Dataset entries

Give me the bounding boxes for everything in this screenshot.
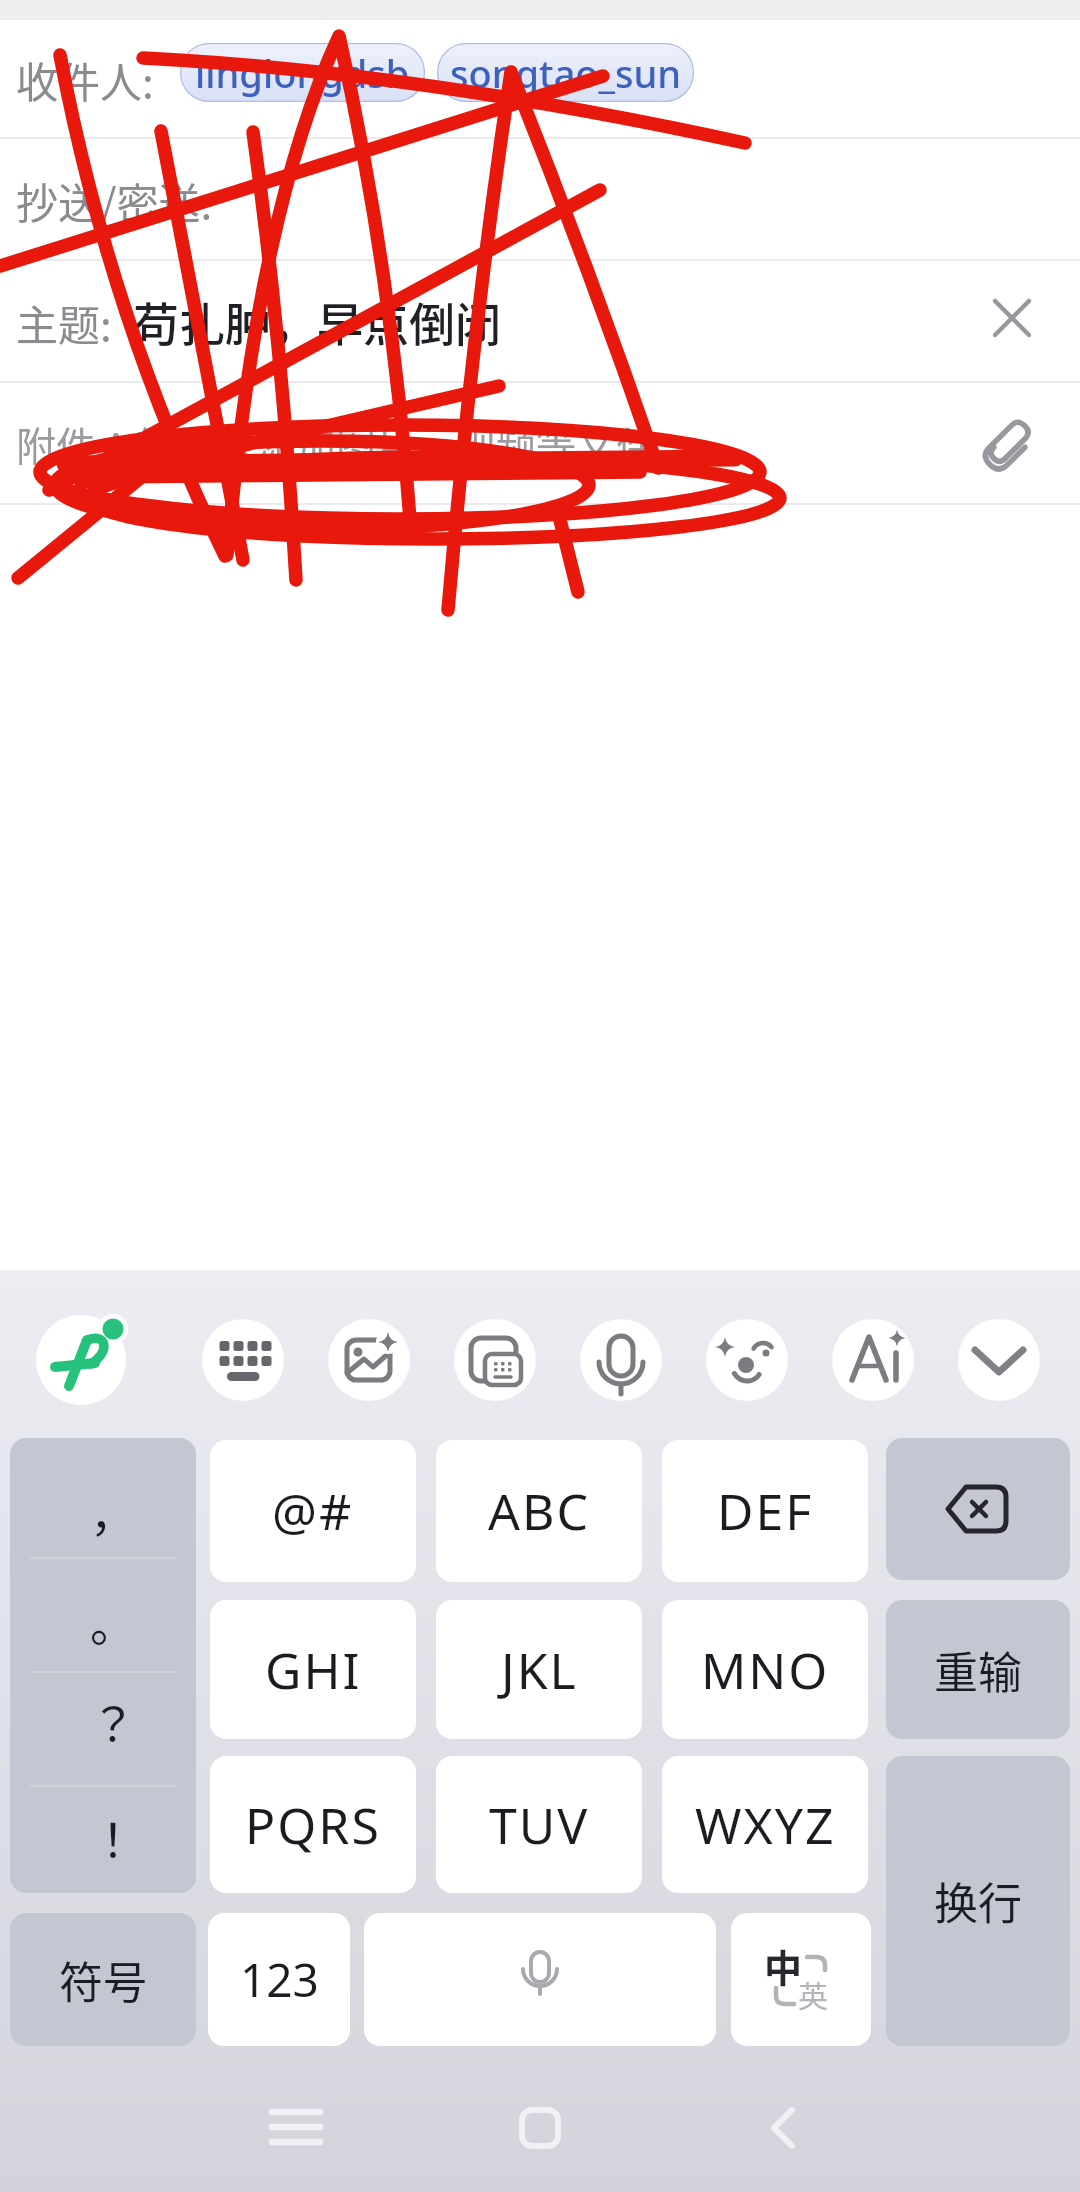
- button[interactable]: [832, 1319, 914, 1401]
- button[interactable]: [958, 1319, 1040, 1401]
- button[interactable]: DEF: [662, 1440, 868, 1582]
- staticText: 换行: [934, 1869, 1022, 1933]
- staticText: DEF: [717, 1477, 814, 1545]
- staticText: songtao_sun: [450, 47, 682, 99]
- button[interactable]: [202, 1319, 284, 1401]
- staticText: @#: [272, 1477, 354, 1545]
- button[interactable]: MNO: [662, 1600, 868, 1739]
- button[interactable]: [580, 1319, 662, 1401]
- staticText: GHI: [265, 1636, 362, 1704]
- staticText: 英: [798, 1972, 828, 2015]
- staticText: ，: [90, 1478, 136, 1545]
- staticText: 附件：轻触以添加图片、视频等文件: [16, 415, 656, 473]
- staticText: JKL: [501, 1636, 578, 1704]
- staticText: 中: [764, 1938, 803, 1993]
- button[interactable]: ，: [10, 1438, 196, 1893]
- button[interactable]: [731, 1913, 871, 2046]
- staticText: 重输: [934, 1638, 1022, 1702]
- button[interactable]: [256, 2088, 336, 2168]
- staticText: ？: [90, 1688, 136, 1755]
- button[interactable]: songtao_sun: [437, 43, 694, 102]
- button[interactable]: [975, 410, 1041, 476]
- button[interactable]: [328, 1319, 410, 1401]
- staticText: 符号: [59, 1948, 147, 2012]
- staticText: PQRS: [245, 1791, 381, 1859]
- button[interactable]: @#: [210, 1440, 416, 1582]
- button[interactable]: 重输: [886, 1600, 1070, 1739]
- button[interactable]: 换行: [886, 1756, 1070, 2046]
- button[interactable]: JKL: [436, 1600, 642, 1739]
- staticText: 123: [240, 1948, 319, 2011]
- button[interactable]: [706, 1319, 788, 1401]
- staticText: 收件人:: [16, 49, 154, 110]
- button[interactable]: 符号: [10, 1913, 196, 2046]
- staticText: linglongdsb: [195, 47, 410, 99]
- button[interactable]: GHI: [210, 1600, 416, 1739]
- staticText: MNO: [701, 1636, 830, 1704]
- button[interactable]: [985, 291, 1039, 345]
- staticText: 。: [90, 1588, 136, 1655]
- staticText: ABC: [488, 1477, 591, 1545]
- button[interactable]: [36, 1315, 126, 1405]
- button[interactable]: [744, 2088, 824, 2168]
- staticText: ！: [90, 1804, 136, 1871]
- button[interactable]: ABC: [436, 1440, 642, 1582]
- button[interactable]: TUV: [436, 1756, 642, 1893]
- button[interactable]: PQRS: [210, 1756, 416, 1893]
- button[interactable]: [364, 1913, 716, 2046]
- button[interactable]: WXYZ: [662, 1756, 868, 1893]
- button[interactable]: [886, 1438, 1070, 1580]
- staticText: 苟扎肿，早点倒闭: [133, 288, 501, 355]
- button[interactable]: linglongdsb: [180, 43, 425, 102]
- staticText: TUV: [489, 1791, 590, 1859]
- staticText: WXYZ: [695, 1791, 836, 1859]
- button[interactable]: [454, 1319, 536, 1401]
- button[interactable]: 123: [208, 1913, 350, 2046]
- button[interactable]: [500, 2088, 580, 2168]
- staticText: 主题:: [16, 292, 112, 353]
- staticText: 抄送/密送:: [16, 170, 213, 231]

◆ INSTRUCTIONS FOR THE TASK: A word-for-word transcript of the entries above is needed, with pictures removed.

◆ ANSWER TO THIS EXERCISE:
Give me the bounding boxes for everything in this screenshot.
- button[interactable]: [832, 1319, 914, 1401]
- button[interactable]: [958, 1319, 1040, 1401]
- button[interactable]: DEF: [662, 1440, 868, 1582]
- staticText: 换行: [934, 1869, 1022, 1933]
- staticText: DEF: [717, 1477, 814, 1545]
- staticText: songtao_sun: [450, 47, 682, 99]
- button[interactable]: [202, 1319, 284, 1401]
- staticText: @#: [272, 1477, 354, 1545]
- button[interactable]: MNO: [662, 1600, 868, 1739]
- button[interactable]: [580, 1319, 662, 1401]
- staticText: GHI: [265, 1636, 362, 1704]
- staticText: 英: [798, 1972, 828, 2015]
- staticText: ，: [90, 1478, 136, 1545]
- staticText: 附件：轻触以添加图片、视频等文件: [16, 415, 656, 473]
- staticText: JKL: [501, 1636, 578, 1704]
- staticText: 中: [764, 1938, 803, 1993]
- button[interactable]: ，: [10, 1438, 196, 1893]
- button[interactable]: [731, 1913, 871, 2046]
- staticText: 重输: [934, 1638, 1022, 1702]
- button[interactable]: [256, 2088, 336, 2168]
- staticText: ？: [90, 1688, 136, 1755]
- button[interactable]: songtao_sun: [437, 43, 694, 102]
- button[interactable]: [975, 410, 1041, 476]
- button[interactable]: [328, 1319, 410, 1401]
- staticText: 符号: [59, 1948, 147, 2012]
- staticText: PQRS: [245, 1791, 381, 1859]
- button[interactable]: @#: [210, 1440, 416, 1582]
- button[interactable]: 重输: [886, 1600, 1070, 1739]
- button[interactable]: 换行: [886, 1756, 1070, 2046]
- button[interactable]: JKL: [436, 1600, 642, 1739]
- staticText: 123: [240, 1948, 319, 2011]
- button[interactable]: [706, 1319, 788, 1401]
- staticText: 收件人:: [16, 49, 154, 110]
- button[interactable]: 符号: [10, 1913, 196, 2046]
- staticText: linglongdsb: [195, 47, 410, 99]
- button[interactable]: GHI: [210, 1600, 416, 1739]
- staticText: MNO: [701, 1636, 830, 1704]
- button[interactable]: [985, 291, 1039, 345]
- staticText: 。: [90, 1588, 136, 1655]
- staticText: ABC: [488, 1477, 591, 1545]
- button[interactable]: [36, 1315, 126, 1405]
- button[interactable]: [744, 2088, 824, 2168]
- staticText: ！: [90, 1804, 136, 1871]
- button[interactable]: ABC: [436, 1440, 642, 1582]
- button[interactable]: TUV: [436, 1756, 642, 1893]
- button[interactable]: PQRS: [210, 1756, 416, 1893]
- button[interactable]: [364, 1913, 716, 2046]
- button[interactable]: WXYZ: [662, 1756, 868, 1893]
- button[interactable]: [886, 1438, 1070, 1580]
- staticText: 苟扎肿，早点倒闭: [133, 288, 501, 355]
- button[interactable]: linglongdsb: [180, 43, 425, 102]
- staticText: TUV: [489, 1791, 590, 1859]
- staticText: WXYZ: [695, 1791, 836, 1859]
- button[interactable]: [454, 1319, 536, 1401]
- button[interactable]: 123: [208, 1913, 350, 2046]
- button[interactable]: [500, 2088, 580, 2168]
- staticText: 主题:: [16, 292, 112, 353]
- staticText: 抄送/密送:: [16, 170, 213, 231]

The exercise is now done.